MUMBAI: Management consultancy firm McKinsey has forecast that India’s life insurance industry will double in the next five years from $40 billion to $80-100 billion in 2012. This growth would improve the level of insurance penetration from 5.1% of gross domestic product to 6.2% in 2010-2012.
India’s life insurance market has grown rapidly over the past six years, with new business premiums growing at over 40% per year. “Our research suggests that the Indian life insurance industry could witness a rise in the insurance sector premiums between 5.1% and 6.2% of GDP in 2012, from the current 4.1%. Total market premiums are likely to more than double during this period, from about $40 billion to $80-100 billion. This implies a higher annual growth in new business annual premium equivalent (APE) of 19% to 23% from 2007 to 2012,” the report said.

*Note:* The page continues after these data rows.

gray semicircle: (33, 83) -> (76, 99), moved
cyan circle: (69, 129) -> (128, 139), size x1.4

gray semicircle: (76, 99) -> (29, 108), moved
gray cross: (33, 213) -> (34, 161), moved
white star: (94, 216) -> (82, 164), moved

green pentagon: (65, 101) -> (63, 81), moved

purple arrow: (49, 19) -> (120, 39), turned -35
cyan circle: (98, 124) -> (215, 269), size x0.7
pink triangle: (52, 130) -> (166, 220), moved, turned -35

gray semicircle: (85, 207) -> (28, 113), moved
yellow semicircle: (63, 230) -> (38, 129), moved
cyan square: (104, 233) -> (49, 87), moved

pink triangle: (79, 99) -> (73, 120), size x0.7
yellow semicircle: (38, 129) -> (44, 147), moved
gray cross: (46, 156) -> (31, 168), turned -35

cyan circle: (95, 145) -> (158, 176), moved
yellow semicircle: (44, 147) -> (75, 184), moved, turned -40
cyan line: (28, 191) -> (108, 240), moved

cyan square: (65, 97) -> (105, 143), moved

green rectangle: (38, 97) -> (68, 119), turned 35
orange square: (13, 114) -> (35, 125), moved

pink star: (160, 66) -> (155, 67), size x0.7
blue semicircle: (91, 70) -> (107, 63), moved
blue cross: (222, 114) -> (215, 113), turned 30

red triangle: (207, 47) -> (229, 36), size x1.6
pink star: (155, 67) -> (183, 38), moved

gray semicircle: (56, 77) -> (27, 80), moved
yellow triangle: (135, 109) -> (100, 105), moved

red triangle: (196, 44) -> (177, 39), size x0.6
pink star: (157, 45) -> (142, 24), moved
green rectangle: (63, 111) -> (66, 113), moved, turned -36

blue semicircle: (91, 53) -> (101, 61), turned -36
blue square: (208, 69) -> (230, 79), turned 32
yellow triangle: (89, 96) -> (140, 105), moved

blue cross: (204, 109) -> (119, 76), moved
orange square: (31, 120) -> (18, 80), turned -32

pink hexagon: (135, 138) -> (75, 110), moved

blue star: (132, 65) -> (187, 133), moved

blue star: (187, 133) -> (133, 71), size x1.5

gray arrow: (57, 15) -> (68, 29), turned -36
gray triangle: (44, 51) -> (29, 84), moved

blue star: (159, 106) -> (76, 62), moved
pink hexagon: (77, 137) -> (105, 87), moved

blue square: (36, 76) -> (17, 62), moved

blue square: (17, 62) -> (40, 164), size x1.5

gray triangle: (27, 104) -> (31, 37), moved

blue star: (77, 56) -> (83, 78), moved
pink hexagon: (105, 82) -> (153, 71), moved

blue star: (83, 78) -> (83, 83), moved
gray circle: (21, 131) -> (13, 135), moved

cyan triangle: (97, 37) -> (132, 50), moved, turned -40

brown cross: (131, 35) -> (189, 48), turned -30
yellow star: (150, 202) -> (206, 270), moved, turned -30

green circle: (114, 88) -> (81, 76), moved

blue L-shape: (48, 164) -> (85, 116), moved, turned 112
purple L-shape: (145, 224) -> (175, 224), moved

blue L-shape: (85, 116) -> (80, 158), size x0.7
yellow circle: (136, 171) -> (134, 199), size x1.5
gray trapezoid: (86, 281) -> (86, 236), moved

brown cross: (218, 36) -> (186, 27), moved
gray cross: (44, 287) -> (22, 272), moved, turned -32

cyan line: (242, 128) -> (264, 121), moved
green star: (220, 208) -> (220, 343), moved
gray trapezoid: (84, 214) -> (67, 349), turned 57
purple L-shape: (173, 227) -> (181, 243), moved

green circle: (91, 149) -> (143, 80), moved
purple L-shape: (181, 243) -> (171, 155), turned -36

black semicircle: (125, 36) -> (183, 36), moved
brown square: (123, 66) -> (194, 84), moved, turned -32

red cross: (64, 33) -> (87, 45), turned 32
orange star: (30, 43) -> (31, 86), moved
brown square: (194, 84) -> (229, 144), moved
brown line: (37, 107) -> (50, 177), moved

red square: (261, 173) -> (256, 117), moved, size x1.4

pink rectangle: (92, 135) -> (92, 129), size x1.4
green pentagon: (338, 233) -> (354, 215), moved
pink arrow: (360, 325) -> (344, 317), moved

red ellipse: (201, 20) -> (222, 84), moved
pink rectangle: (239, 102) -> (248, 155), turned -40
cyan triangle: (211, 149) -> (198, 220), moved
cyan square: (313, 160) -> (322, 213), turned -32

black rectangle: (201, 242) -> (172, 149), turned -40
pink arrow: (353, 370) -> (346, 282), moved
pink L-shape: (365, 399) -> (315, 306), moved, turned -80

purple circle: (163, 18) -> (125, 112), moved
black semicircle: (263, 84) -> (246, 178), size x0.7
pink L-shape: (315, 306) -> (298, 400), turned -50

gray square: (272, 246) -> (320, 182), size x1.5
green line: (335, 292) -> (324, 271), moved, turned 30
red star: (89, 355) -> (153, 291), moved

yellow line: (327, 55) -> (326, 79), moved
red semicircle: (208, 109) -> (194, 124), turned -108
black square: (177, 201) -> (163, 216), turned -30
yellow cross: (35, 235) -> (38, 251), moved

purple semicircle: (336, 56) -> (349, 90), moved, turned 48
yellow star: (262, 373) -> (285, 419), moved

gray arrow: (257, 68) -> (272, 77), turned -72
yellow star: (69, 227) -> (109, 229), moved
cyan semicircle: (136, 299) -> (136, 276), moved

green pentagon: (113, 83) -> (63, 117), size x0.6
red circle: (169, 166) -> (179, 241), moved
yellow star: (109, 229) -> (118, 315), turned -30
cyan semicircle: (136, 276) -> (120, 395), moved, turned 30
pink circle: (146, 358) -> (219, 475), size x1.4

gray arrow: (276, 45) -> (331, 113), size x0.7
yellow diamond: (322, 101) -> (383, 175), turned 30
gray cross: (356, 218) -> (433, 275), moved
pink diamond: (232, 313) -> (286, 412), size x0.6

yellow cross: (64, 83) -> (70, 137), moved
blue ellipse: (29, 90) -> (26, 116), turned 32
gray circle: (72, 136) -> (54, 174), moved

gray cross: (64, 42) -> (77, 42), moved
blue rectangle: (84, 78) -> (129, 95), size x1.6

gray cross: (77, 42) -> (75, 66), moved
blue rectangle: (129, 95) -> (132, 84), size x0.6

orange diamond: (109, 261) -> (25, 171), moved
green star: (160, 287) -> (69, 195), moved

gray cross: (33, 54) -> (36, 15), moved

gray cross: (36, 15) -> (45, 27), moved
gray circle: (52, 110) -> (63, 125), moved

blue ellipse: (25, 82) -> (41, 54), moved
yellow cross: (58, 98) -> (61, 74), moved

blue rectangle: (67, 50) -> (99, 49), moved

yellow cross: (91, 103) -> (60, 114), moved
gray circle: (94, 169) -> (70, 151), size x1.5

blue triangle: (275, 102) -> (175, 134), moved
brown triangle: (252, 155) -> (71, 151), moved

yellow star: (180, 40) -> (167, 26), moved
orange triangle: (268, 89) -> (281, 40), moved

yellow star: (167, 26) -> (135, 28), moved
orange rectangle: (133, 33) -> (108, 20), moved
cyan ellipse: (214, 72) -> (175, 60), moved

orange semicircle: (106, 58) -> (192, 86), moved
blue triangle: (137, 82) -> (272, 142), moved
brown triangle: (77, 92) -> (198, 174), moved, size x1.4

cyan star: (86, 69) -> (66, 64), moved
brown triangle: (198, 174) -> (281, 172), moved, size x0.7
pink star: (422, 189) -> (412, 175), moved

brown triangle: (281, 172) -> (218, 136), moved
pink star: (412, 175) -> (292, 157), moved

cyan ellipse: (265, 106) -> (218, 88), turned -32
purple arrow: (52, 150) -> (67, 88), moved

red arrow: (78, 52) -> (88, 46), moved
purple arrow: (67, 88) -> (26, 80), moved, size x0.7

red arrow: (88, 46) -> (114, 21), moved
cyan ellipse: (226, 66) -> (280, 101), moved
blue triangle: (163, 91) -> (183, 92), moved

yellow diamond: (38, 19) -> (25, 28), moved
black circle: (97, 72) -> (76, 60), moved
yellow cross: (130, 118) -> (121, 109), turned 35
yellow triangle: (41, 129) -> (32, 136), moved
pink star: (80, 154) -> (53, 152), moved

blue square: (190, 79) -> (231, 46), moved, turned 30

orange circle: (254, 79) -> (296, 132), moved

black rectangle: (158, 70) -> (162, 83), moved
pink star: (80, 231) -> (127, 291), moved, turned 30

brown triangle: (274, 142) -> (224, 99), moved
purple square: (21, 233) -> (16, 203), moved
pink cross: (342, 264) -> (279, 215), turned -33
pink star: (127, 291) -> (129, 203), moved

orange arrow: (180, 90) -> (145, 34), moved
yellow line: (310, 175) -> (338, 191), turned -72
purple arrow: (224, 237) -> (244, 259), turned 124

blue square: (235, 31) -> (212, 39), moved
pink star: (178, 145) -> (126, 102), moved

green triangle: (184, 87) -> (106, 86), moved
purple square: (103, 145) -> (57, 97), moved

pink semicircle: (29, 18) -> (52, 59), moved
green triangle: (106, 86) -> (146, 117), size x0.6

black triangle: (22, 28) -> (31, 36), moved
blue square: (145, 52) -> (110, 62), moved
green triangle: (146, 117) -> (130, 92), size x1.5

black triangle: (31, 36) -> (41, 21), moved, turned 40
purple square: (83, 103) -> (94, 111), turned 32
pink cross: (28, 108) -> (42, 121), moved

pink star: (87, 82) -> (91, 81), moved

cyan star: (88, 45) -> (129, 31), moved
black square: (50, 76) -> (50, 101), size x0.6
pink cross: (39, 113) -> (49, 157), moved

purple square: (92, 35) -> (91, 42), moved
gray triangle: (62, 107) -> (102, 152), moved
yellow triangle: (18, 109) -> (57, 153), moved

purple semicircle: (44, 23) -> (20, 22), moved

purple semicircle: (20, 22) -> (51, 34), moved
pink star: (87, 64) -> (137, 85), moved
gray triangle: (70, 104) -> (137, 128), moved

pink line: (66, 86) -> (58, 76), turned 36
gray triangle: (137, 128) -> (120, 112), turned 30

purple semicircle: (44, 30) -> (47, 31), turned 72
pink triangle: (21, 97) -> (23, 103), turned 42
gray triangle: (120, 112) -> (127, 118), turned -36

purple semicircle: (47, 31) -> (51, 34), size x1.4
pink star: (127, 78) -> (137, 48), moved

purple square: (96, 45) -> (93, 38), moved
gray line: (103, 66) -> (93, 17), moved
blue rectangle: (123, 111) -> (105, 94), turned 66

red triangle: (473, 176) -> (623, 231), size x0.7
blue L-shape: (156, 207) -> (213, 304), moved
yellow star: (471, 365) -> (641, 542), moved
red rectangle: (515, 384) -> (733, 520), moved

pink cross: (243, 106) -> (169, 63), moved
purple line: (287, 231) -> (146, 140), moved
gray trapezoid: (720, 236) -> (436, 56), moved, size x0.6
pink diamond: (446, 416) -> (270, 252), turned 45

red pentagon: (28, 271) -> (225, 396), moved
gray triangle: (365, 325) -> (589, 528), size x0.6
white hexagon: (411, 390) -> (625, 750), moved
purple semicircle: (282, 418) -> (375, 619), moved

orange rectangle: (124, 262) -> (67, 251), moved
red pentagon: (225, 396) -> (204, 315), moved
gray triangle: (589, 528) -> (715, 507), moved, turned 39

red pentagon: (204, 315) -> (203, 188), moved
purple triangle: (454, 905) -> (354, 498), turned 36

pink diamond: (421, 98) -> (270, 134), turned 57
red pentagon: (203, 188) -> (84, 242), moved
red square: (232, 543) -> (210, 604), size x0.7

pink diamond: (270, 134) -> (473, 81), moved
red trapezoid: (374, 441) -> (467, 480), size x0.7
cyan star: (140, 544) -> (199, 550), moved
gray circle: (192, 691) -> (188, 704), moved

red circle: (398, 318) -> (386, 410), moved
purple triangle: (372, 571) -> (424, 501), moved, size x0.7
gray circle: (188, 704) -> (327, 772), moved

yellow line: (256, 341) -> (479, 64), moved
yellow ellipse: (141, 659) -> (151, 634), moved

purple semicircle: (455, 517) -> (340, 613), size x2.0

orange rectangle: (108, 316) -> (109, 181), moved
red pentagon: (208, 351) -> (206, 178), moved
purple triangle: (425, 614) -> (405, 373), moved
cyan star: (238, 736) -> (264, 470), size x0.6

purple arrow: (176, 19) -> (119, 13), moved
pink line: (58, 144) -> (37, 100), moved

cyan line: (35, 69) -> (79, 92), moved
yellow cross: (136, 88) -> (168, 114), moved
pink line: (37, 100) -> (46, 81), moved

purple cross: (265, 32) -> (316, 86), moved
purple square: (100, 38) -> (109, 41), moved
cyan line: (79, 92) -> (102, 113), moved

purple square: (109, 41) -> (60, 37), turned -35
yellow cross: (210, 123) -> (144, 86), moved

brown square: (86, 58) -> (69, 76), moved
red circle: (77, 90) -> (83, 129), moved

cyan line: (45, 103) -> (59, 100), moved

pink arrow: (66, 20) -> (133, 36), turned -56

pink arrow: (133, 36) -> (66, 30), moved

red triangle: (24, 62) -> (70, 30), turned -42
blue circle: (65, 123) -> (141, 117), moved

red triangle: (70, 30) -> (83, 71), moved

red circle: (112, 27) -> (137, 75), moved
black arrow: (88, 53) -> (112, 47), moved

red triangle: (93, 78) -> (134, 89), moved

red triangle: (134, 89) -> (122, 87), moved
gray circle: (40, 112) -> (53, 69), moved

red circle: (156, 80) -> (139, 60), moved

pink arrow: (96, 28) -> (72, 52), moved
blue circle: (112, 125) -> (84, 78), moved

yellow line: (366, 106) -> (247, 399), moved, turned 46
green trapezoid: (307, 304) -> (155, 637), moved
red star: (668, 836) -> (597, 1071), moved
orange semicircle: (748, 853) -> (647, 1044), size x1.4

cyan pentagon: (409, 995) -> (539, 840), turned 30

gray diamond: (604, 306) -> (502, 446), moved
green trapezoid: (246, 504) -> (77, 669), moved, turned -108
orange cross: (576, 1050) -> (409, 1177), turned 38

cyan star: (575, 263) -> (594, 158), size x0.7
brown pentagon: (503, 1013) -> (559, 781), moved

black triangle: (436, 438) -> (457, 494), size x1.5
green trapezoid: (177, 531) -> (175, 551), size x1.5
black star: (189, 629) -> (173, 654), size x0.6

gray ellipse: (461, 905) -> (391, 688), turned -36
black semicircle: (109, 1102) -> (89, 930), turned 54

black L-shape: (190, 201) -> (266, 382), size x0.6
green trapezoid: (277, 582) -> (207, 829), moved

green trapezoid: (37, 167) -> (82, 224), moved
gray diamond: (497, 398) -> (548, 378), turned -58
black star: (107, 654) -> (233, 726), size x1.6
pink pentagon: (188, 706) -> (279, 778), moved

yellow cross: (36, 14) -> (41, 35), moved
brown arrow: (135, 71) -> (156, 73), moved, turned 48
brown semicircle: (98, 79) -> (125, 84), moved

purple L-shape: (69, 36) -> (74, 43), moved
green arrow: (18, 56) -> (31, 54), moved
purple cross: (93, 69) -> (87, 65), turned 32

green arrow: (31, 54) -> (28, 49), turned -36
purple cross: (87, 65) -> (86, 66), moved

Recommending business strategies to new entrants, the management consultancy firm said that large part of the growth would come from second- and third-tier cities and small towns. “Based on MGI forecasts, 26 tier-II cities with population greater than one million and 33 tier-III towns with the population of more than 5 lakh will account for 25% of the middle class and newly bankable class in 2025. Over 5,000 tier-IV small towns will account for as much as 40% of these two classes in 2025,” the report added.
However, if an insurer decided to be a niche player and concentrated on metros and their suburbs, they will have a big market, since 60% of the very rich (annual income over Rs 10 lakh) would be concentrated in the top eight cities. “Although these consumers will be highly accessible, players will have to reckon with intense competition that is only going to increase and extend to other segments as well,” the report said.
According to Mckinsey, insurance penetration in India is currently about 4% of its GDP, much lower than the developed market level of 6-9%. In several segments of the population, the penetration is lower than potential. For example, in urban areas, the penetration of life insurance in the mass market is about 65%, and it’s considerably less in the low-income unbanked segment. In rural areas, life insurance penetration in the banked segment is estimated to be about 40%, while it is marginal at best in the unbanked segment.